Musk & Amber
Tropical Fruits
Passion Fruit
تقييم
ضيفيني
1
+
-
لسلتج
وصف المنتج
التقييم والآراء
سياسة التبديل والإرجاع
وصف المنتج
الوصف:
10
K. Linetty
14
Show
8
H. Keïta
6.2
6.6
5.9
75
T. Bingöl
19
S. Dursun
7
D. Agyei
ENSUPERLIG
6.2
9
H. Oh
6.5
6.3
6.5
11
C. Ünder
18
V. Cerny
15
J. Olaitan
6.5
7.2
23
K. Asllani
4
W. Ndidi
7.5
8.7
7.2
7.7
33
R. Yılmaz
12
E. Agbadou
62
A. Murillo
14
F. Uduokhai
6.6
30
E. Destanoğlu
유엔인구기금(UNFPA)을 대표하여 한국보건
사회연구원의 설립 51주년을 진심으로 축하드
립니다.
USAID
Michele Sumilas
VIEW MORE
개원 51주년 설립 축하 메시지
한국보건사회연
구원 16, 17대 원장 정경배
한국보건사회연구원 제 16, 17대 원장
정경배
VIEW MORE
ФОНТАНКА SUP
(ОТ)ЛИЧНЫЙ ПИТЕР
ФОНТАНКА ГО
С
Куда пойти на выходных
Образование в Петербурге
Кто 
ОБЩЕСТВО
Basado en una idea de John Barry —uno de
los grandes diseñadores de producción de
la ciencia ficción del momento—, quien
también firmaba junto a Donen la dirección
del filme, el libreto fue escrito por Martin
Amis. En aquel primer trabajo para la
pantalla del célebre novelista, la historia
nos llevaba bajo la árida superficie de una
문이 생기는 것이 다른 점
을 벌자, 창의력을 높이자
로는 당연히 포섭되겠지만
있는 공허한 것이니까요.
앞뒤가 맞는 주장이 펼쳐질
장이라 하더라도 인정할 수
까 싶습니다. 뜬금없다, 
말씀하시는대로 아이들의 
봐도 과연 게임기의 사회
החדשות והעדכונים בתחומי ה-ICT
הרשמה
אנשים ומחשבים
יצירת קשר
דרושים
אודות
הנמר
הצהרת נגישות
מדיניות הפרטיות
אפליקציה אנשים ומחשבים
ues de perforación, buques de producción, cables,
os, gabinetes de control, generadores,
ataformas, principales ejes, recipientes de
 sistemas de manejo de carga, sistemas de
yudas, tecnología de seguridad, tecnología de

● ● ● ● ● ● ●

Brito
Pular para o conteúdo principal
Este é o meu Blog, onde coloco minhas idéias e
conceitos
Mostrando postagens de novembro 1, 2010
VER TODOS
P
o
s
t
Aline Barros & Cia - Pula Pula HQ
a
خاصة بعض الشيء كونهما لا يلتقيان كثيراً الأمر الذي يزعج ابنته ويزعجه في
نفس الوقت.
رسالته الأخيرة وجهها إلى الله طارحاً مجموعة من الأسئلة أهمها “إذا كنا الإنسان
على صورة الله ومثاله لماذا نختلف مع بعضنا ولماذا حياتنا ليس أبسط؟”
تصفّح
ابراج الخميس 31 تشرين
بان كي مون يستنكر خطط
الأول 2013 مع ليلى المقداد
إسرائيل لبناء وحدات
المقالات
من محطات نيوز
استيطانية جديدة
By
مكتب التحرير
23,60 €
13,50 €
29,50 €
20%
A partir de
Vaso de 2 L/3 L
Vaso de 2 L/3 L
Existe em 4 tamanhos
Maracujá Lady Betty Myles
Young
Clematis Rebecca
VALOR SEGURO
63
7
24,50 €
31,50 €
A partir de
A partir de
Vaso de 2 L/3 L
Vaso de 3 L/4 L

● ● ● ● ● ● ●

* [AIM OF THE EXERCISE] Every line above that holds "producción" should be copied out.

* [RESPONSE TO THE TASK]
los grandes diseñadores de producción de
ues de perforación, buques de producción, cables,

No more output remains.